In this sense, I always find going through AGA results much more pleasing, especially the biotope section. But even the “aquatic garden” section, seems to have a bigger focus on fish keeping than the iaplc does


----------



## ElleDee (30 Aug 2022)

shangman said:


> I think IAPLC is about showing off aquascaping as a craft rather than an art - adhering to tradition with technical building and growing skill over creating something personal which says something really interesting. That isn't a bad thing, I love craft, but I don't think people should be looking to it for bold new ideas because they simply aren't appreciated. It's clearly about strictly adhereing to an established aesthetic, each year it's more of the same which starts to get a bit boring even if the individual scapes are very skilled. I honestly think friends and amazing UKAPS members I've seen that enter have made better more beautiful more fish-happy scapes not for the competition than for it, it seems to limit people rather than push them to make their best. I guess it's a fun experiment and way to try something different for yourself, but I wish there was a better competition tbh that allowed more imagination and variety, and most of all: good habitat for fish and their natural behaviours. Fish always seem like an afterthought in these tanks and it does them a disservice.


I think you're spot on with the craft vs. art distinction. I was thinking about this topic while driving and had the thought that the judging reminded me of the state/county fair - no one is breaking any new ground in the blackberry jam category, but I expect the winner is very good jam indeed. 

IAPLC has the added burden of carrying on Amano's legacy. I know not everyone has agreed with how they have chosen to do this (and I don't have an opinion on that myself), but I imagine it's got to discourage them from going in a completely new direction. 

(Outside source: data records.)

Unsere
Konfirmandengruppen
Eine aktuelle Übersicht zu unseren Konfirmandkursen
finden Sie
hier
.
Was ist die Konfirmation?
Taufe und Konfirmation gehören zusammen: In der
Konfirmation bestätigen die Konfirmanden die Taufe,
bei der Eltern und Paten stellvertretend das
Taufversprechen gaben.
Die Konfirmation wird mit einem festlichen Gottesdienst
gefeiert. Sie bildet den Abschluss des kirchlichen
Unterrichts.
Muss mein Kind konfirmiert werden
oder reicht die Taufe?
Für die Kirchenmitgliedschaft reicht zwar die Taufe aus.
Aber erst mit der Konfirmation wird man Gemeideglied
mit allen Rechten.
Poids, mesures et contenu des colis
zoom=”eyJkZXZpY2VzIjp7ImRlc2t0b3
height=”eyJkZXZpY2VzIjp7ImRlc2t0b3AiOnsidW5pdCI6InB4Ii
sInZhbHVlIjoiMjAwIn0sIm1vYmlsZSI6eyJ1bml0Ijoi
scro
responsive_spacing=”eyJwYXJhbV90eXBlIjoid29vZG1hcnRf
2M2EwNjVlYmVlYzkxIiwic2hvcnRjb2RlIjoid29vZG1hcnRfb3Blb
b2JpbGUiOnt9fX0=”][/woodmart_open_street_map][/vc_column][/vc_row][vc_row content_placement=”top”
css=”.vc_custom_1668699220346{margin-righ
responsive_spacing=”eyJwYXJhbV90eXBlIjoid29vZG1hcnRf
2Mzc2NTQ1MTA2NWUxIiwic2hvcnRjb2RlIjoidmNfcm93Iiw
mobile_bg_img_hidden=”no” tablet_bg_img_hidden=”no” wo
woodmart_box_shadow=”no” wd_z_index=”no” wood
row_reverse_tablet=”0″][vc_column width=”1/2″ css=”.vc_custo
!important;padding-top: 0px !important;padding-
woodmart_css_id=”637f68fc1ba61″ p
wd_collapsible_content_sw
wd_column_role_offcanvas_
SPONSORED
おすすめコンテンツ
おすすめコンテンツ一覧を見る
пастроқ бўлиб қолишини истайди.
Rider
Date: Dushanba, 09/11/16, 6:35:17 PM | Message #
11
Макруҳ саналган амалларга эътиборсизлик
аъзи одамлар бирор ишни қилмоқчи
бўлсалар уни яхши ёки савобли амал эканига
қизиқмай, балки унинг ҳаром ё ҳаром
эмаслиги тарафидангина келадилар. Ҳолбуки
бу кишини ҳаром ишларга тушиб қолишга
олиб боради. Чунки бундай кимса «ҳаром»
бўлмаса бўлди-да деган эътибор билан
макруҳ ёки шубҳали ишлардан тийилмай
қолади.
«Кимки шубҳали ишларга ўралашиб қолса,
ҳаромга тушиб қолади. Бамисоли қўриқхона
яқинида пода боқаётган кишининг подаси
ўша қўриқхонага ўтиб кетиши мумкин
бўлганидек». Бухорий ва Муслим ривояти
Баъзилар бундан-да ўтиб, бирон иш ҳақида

There's no making everyone happy, especially when the final product is a ranked list several thousand entries long. I think the ranking system is both fun and a bit silly, but from a structural standpoint it's natural to identify entries that you feel are over- or underrated.


----------



## Aqua360 (31 Aug 2022)

on the note of doing right by the fish, check out these entries in the biotope contest, these are stunning






						BIOTOPE AQUARIUM DESIGN CONTEST 2022 – Biotope Aquarium
					






					biotope-aquarium.info
				




p.s not attempting to derail the thread!

On my previous note about the flooding of emersed scapes just to take a picture of the contest, it just feels like the next thing after the whole photoshopping in previous years, that goes towards putting people off entering.


----------



## Yugang (1 Sep 2022)

How about a contest  for tanks that are in public spaces, like schools, hospitals, offices, airports, community centres?
Could be good for the promotion of the hobby, mainstream, complementary to the IAPLC elite class.
I'm not a purist, forgive me for posting in this thread


----------



## Wookii (1 Sep 2022)

Aqua360 said:


> on the note of doing right by the fish, check out these entries in the biotope contest, these are stunning
> 
> 
> 
> ...



I'm a huge fan of the BADC, and there are some really stunning and atmospheric tanks in the competition this year. 

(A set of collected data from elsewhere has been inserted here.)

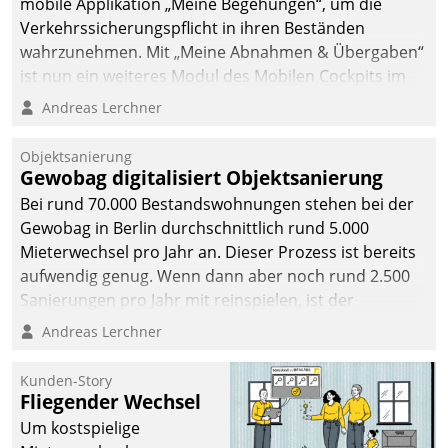
mobile Applikation „Meine Begehungen“, um die
Verkehrssicherungspflicht in ihren Beständen
wahrzunehmen. Mit „Meine Abnahmen & Übergaben“
ist nun ein weiteres Modul des Mobilen Cockpits im
Einsatz.
Andreas Lerchner
Objektsanierung
Gewobag digitalisiert Objektsanierung
Bei rund 70.000 Bestandswohnungen stehen bei der
Gewobag in Berlin durchschnittlich rund 5.000
Mieterwechsel pro Jahr an. Dieser Prozess ist bereits
aufwendig genug. Wenn dann aber noch rund 2.500
Sanierungen pro Jahr mit reinspielen, ist der
Betreuungs- und Organisationsaufwand immens. Im
Andreas Lerchner
Rahmen ihrer Digitalisierungsstrategie hat das
kommunale Wohnungsbauunternehmen daher
Kunden-Story
gemeinsam mit der Berliner Datatrain GmbH den
Fliegender Wechsel
Teilprozess der Objektsanierung digitalisiert.
Um kostspielige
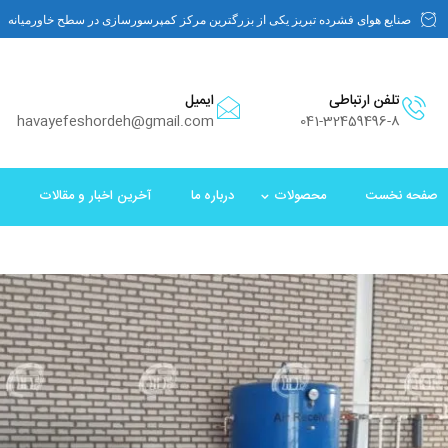
صنایع هوای فشرده تبریز یکی از بزرگترین مرکز کمپرسورسازی در سطح خاورمیانه
تلفن ارتباطی
ایمیل
havayefeshordeh@gmail.com
041-32459496-8
صفحه نخست
محصولات
درباره ما
آخرین اخبار و مقالات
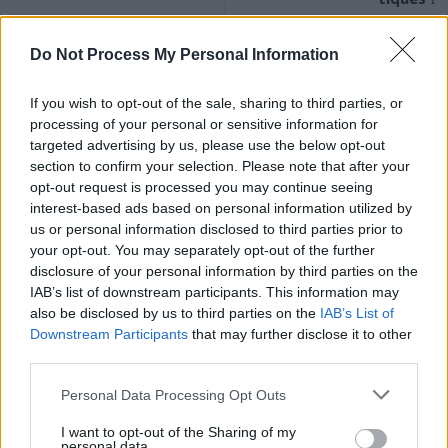
Do Not Process My Personal Information
If you wish to opt-out of the sale, sharing to third parties, or
processing of your personal or sensitive information for
targeted advertising by us, please use the below opt-out
News Santé
section to confirm your selection. Please note that after your
https://news-sante.fr
opt-out request is processed you may continue seeing
interest-based ads based on personal information utilized by
us or personal information disclosed to third parties prior to
ARTICLES CONNEXES
PLUS DE L'AUTEUR
your opt-out. You may separately opt-out of the further
disclosure of your personal information by third parties on the
IAB’s list of downstream participants. This information may
also be disclosed by us to third parties on the
IAB’s List of
Downstream Participants
that may further disclose it to other
third parties.
Santé
Santé
Santé
Canicule : les conseils
Éclipse du 12 août :
Un chewing-gum
Personal Data Processing Opt Outs
essentiels des
attention à la pénurie de
révolutionnaire pour
cardiologues pour
lunettes de sécurité
combattre le cancer
éviter le danger
buccal
I want to opt-out of the Sharing of my
personal data.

I think it would shake IAPLC up no end if entrants had to submit a video of their tanks too!


----------



## PARAGUAY (1 Sep 2022)

Yugang said:


> How about a contest  for tanks that are in public spaces, like schools, hospitals, offices, airports, community centres?
> Could be good for the promotion of the hobby, mainstream, complementary to the IAPLC elite class.
> I'm not a purist, forgive me for posting in this thread


It's a good community thought but your going to get all different types rock only, fancy goldfish ,Malawi tanks etc. Even the planted may need tlc unless the set ups had a installer maintaining them . There was a suggestion of dividing the IAPLC into a nature aquarium and diorama sections  but don't think ADA would want that.


----------



## Aqua360 (1 Sep 2022)

Wookii said:


> I'm a huge fan of the BADC, and there are some really stunning and atmospheric tanks in the competition this year.
> 
> I think it would shake IAPLC up no end if entrants had to submit a video of their tanks too!


Good suggestion!


----------



## Geoffrey Rea (1 Sep 2022)

Throwaway thoughts…

Somewhere in all this, it is perhaps forgotten that the IAPLC is an international competition, hosted by an extremely homogeneous nation. Why would you expect international ‘wants’ to factor in how the competition is run…? Who pays to run this?

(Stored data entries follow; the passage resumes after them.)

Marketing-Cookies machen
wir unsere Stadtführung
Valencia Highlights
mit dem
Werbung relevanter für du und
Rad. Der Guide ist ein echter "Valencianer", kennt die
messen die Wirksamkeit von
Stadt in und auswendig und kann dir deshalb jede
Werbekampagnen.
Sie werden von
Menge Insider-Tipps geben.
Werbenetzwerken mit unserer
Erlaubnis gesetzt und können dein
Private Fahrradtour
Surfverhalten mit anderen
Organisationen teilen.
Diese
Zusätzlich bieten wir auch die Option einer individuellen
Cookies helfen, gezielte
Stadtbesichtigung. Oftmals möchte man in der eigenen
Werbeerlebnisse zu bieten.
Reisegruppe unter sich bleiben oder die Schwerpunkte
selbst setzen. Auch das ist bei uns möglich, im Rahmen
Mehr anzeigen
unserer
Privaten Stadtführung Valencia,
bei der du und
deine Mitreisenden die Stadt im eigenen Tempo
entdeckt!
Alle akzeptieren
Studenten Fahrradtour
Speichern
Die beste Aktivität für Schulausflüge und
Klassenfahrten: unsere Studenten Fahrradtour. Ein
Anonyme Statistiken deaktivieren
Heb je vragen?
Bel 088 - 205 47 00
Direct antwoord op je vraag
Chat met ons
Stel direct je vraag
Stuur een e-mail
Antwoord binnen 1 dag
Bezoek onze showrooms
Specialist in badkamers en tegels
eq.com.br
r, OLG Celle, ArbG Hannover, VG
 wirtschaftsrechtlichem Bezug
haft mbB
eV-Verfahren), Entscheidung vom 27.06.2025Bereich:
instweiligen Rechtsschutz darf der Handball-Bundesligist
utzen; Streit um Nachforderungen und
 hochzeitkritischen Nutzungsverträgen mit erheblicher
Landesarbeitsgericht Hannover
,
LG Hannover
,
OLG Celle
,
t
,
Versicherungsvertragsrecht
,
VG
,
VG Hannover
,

They’ve shown movement by changing the judges to be a more representative international panel. But still, it doesn’t appear from a loud minority, that people understand the judging in any shared way.

There already exists plenty of competitions run around the world, that cater to other styles, trends and judging criteria. Why aren’t they as popular as the IAPLC?


----------



## Wookii (1 Sep 2022)

Geoffrey Rea said:


> Somewhere in all this, it is perhaps forgotten that the IAPLC is an international competition, hosted by an extremely homogeneous nation. Why would you expect international ‘wants’ to factor in how the competition is run…? Who pays to run this?



That is a very good point. With the title "International Aquatic Plant Layout Contest" it is easy to get drawn into the fantastical idea that it is an open and not-for-profit event without corporate vested interest, when the reality is it is simply part of the ADA marketing machine. It's a great way to make a brand ubiquitous when that brand is so deeply imbedded in an event like this, that people easily forget its even there.



Geoffrey Rea said:


> Why aren’t they as popular as the IAPLC?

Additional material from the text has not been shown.